Beritatruk – Asosiasi Pengusaha Truk Indonesia (Aptrindo) menolak usulan Badan Pengatur Hilir Minyak dan Gas Bumi (BPH Migas) untuk membatasi penggunaan bahan bakar minyak bersubsidi jenis solar terhadap truk barang dengan roda lebih dari empat.
Daripada dibatasi, pengusaha truk logistik lebih memilih subsidi solar dihapus dan beralih menggunakan solar industri sebab pembatasan BBM itu akan menghambat operasional truk.
“Pengusaha truk justru lebih setuju jika subsidi BBM jenis solar dihapuskan saja, dan truk logistik sebaiknya menggunakan harga BBM industri, ketimbang menggunakan BBM solar subsidi tapi dibatasi jumlahnya,” kata Ketua Umum DPP Aptrindo Gemilang Tarigan, Selasa (16/7/2019).
Menurut dia, subsidi solar selama ini tidak tepat sasaran lantaran yang menikmati subsidi tersebut bukan pengusaha angkutan truk logistik, melainkan justru dinikmati pengguna truk atau pemilik barang karena tarif angkutnya murah.
“Perusahaan truk tidak menikmati subsidi BBM solar itu, karena tarif angkut barang selalu mengacu pada harga BBM yang digunakan. Jadi sebaiknya industri logistik tidak perlu lagi disubsidi, diserahkan saja pada mekanisme pasar,” ujar Gemilang.
Dia mengungkapkan Aptrindo sudah menyampaikan langsung pandangan itu dalam rapat bersama stakeholders terkait di kantor BPH Migas pada Selasa (16/7/2019). Rapat tersebut juga diikuti PT Pertamina (Persero), PT AKR Corporindo Tbk, dan DPP Hiswana Migas.
Over Kuota
Dalam rapat itu, BPH Migas menyampaikan perlunya pembatasan volume penggunaan solar bersubsidi terhadap truk barang dengan roda lebih dari empat mengingat ada potensi over kuota penggunaan BBM tertentu/JBT (solar subsidi).
“Bahkan BPH Migas menyampaikan bahwa kuota tahun ini hanya cukup untuk pemakaian sampai Oktober atau hanya cukup untuk tiga bulan saja. Makanya dinilai perlu pembatasan penggunaan JBT solar subsidi,” ungkap Gemilang.

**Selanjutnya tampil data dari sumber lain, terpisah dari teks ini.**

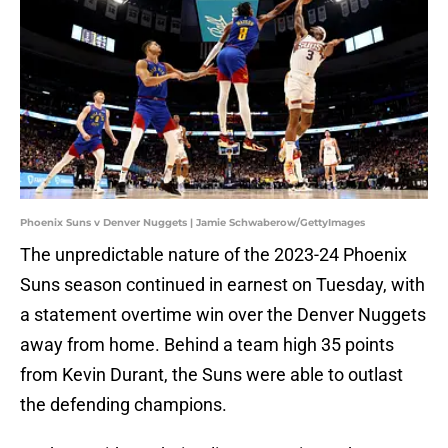
Phoenix Suns v Denver Nuggets | Jamie Schwaberow/GettyImages
The unpredictable nature of the 2023-24 Phoenix
Suns season continued in earnest on Tuesday, with
a statement overtime win over the Denver Nuggets
away from home. Behind a team high 35 points
from Kevin Durant, the Suns were able to outlast
the defending champions.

Dalam rapat itu juga terungkap usulan agar BPH Migas menyurati Pertamina untuk memberikan batasan pendistribusian kepada pengguna BBM subsidi maksimum 200 liter per transaksi per hari. “Untuk truk yang melayani rute luar kota mana mungkin BBM dibatasi,” ungkap Gemilang.
Berdasarkan data BPH Migas, kuota JBT jenis minyak solar tahun 2019 secara nasional sebesar 14,5 juta KL (dicadangkan 500.000 KL), adapun realisasi Januari hingga 31 Mei 2019 mencapai 6,4 juta KL atau 45,73 KL dari kuota penetapan.
Berdasarkan realisasi tersebut, dimana realisasi seharusnya 41% dari kuota penetapan, apabila tidak dilakukan pengendalian pendistribusian JBT solar maka berpotensi terjadi over kuota 2019.
Apabila tidak diantisipasi, menurut BPH Migas, 498 kabupaten/kota berpotensi over kuota JBT solar dan 16 kabupaten/kota under kuota JBT solar pada tahun ini.
“Oleh karena itu kami lebih menginginkan JBT solar subsidi dihapuskan atau dicabut saja, dan operator truk menggunakan BBM industri,” kata Gemilang.